Language Modeling | Gabriele Sarti

Language Modeling

Interpretability for Language Models: Current Trends and Applications

In this presentation, I will provide an overview of the interpretability research landscape and describe various promising methods for exploring and controlling the inner mechanisms of generative language models. I will focus specifically on post-hoc attribution technique and their usage to identify relevant input and model components, showcasing their usage with our Inseq open-source toolkit. A practical application of attribution techniques will be presented with the PECoRe data-driven framework for context usage attribution and its adaptation to produce internals-based citations for model answers in retrieval-augmented generation settings (MIRAGE).

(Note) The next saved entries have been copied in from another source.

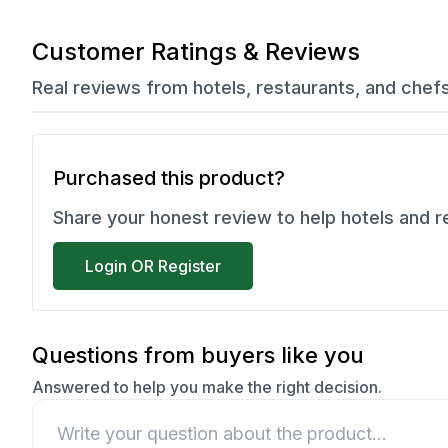
Customer Ratings & Reviews
Real reviews from hotels, restaurants, and chef
Purchased this product?
Share your honest review to help hotels and 
Login OR Register
Questions from buyers like you
Answered to help you make the right decision.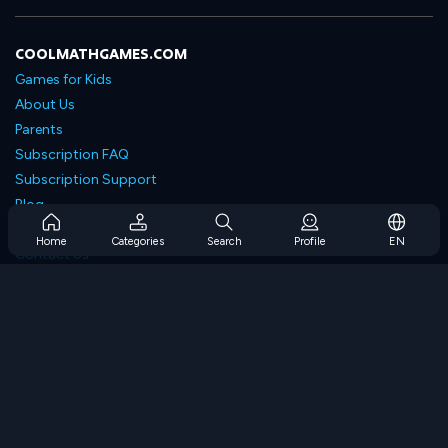
COOLMATHGAMES.COM
Games for Kids
About Us
Parents
Subscription FAQ
Subscription Support
Blog
Developers
Home
Categories
Search
Profile
EN
Contact Us
Accessibility
BROWSE GAMES
Strategy Games
Skill Games
Number Games
Logic Games
Memory Games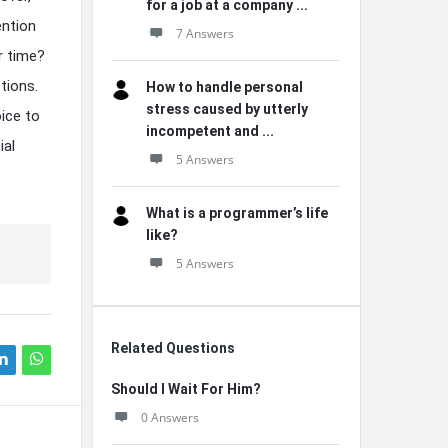
for a job at a company ...
ention
7 Answers
r time?
tions.
How to handle personal
stress caused by utterly
ice to
incompetent and ...
ial
5 Answers
What is a programmer’s life
like?
5 Answers
Related Questions
Should I Wait For Him?
0 Answers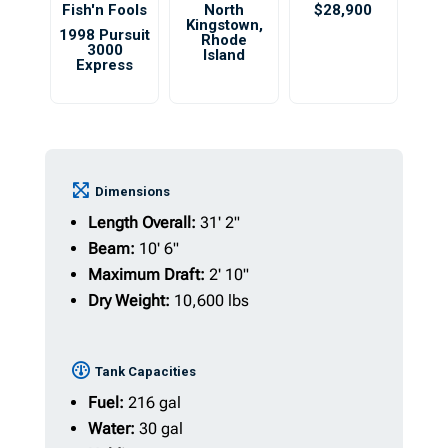
Fish'n Fools
North
$28,900
Kingstown
,
1998 Pursuit
Rhode
3000
Island
Express
Dimensions
Length Overall:
31' 2"
Beam:
10' 6"
Maximum Draft:
2' 10"
Dry Weight:
10,600 lbs
Tank Capacities
Fuel:
216 gal
Water:
30 gal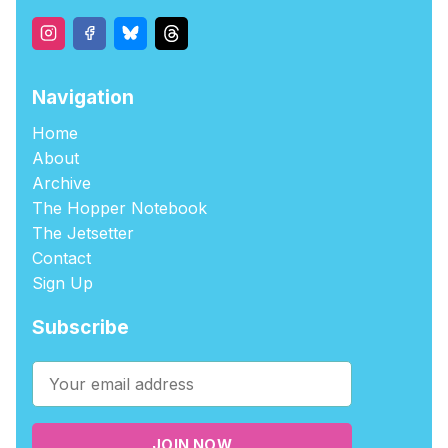
Navigation
Home
About
Archive
The Hopper Notebook
The Jetsetter
Contact
Sign Up
Subscribe
JOIN NOW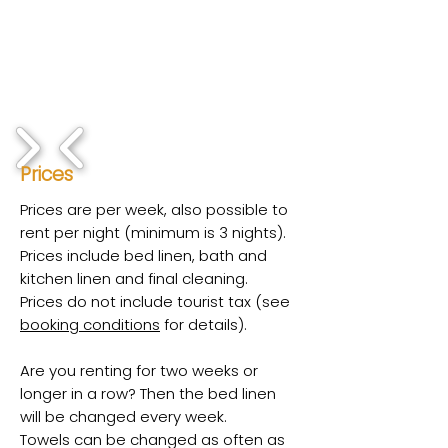
1/8
Prices
Prices are per week, also possible to
rent per night (minimum is 3 nights).
Prices include bed linen, bath and
kitchen linen and final cleaning.
Prices do not include tourist tax (see
booking conditions
for details).
Are you renting for two weeks or
longer in a row? Then the bed linen
will be changed every week.
Towels can be changed as often as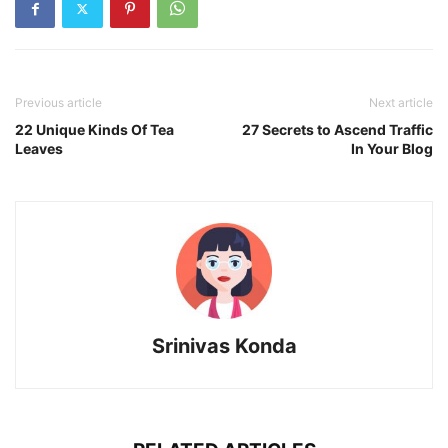
Previous article
Next article
22 Unique Kinds Of Tea
27 Secrets to Ascend Traffic
Leaves
In Your Blog
Srinivas Konda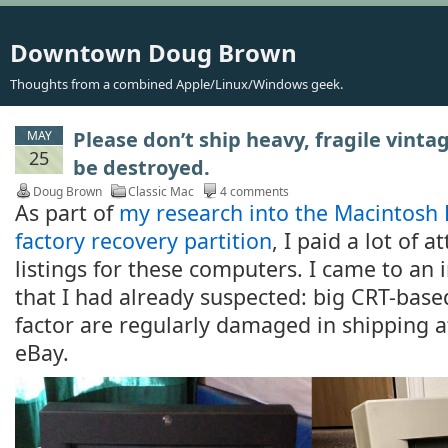
Downtown Doug Brown
Thoughts from a combined Apple/Linux/Windows geek.
Please don’t ship heavy, fragile vinta
MAY
25
be destroyed.
Doug Brown
Classic Mac
4 comments
As part of
my research into the Macintosh 
factory recovery partition
, I paid a lot of 
listings for these computers. I came to an 
that I had already suspected: big CRT-base
factor are regularly damaged in shipping a
eBay.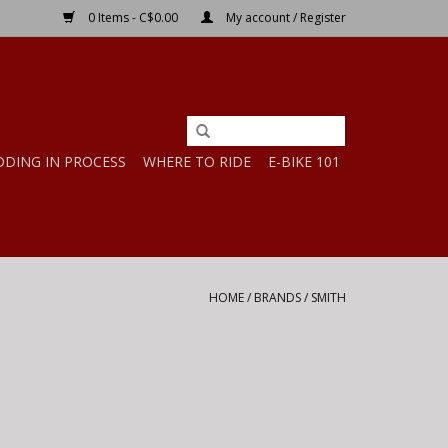
0 Items - C$0.00
My account / Register
DDING IN PROCESS
WHERE TO RIDE
E-BIKE 101
HOME
/
BRANDS
/
SMITH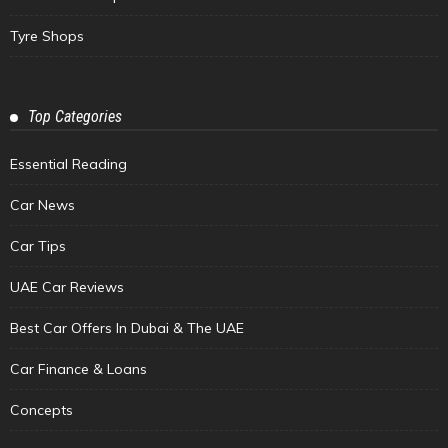
Tyre Shops
Top Categories
Essential Reading
Car News
Car Tips
UAE Car Reviews
Best Car Offers In Dubai & The UAE
Car Finance & Loans
Concepts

Interpreting Context Usage in Generative Language Models with Inseq, PECoRe and MIRAGE

This presentation focuses on applying post-hoc interpretability techniques to analyze how language models (LMs) use input information throughout the generation process. We briefly introduce Inseq, our open-source toolkit designed to simplify advanced feature attribution analyses for LMs. Then, our Plausibility Evaluation of Context Reliance (PECoRe) interpretability framework is introduced to conduct data-driven analyses of context usage in LMs. In conclusion, we showcase how PECoRe can easily be adapted to retrieval-augmented generation (RAG) settings to produce internals-based citations for model answers. Our proposed Model Internals for RAG Explanations (MIRAGE) method achieves citation quality comparable to supervised answer validators with no additional training, producing citations that are faithful to actual context usage during generation.

Interpreting Context Usage in Generative Language Models with Inseq and PECoRe

This talk discusses the challenges and opportunities in conducting interpretability analyses of generative language models. We begin by presenting Inseq, an open-source toolkit for advanced feature attribution analyses of language models. The usage of Inseq is illustrated through examples of state-of-the-art approaches contrastive attribution, input dependence and locating factual knowledge in intermediate model representations. Then, we introduce Plausibility Evaluation of Context Reliance (PECoRe), an end-to-end interpretability framework using model internals to detect context-dependent spans in model generations and trace their prediction back to salient tokens in the available context. The usage of PECoRe is showcased on various generative tasks, including machine translation, story generation and retrieval-augmented question answering.

A Primer on the Inner Workings of Transformer-based Language Models

This primer provides a concise technical introduction to the current techniques used to interpret the inner workings of Transformer-based language models, focusing on the generative decoder-only architecture.

Post-hoc Interpretability for Generative Language Models: Explaining Context Usage in Transformers

This talk discusses the challenges of interpreting generative language models and presents Inseq, a toolkit for interpreting sequence generation models. The usage of Inseq is illustrated with examples introducing state-of-the-art approaches for interpreting language models such as contrastive attribution. Finally, the PECoRe framework is presented as a mean to evaluate the plausibility of context usage in language models.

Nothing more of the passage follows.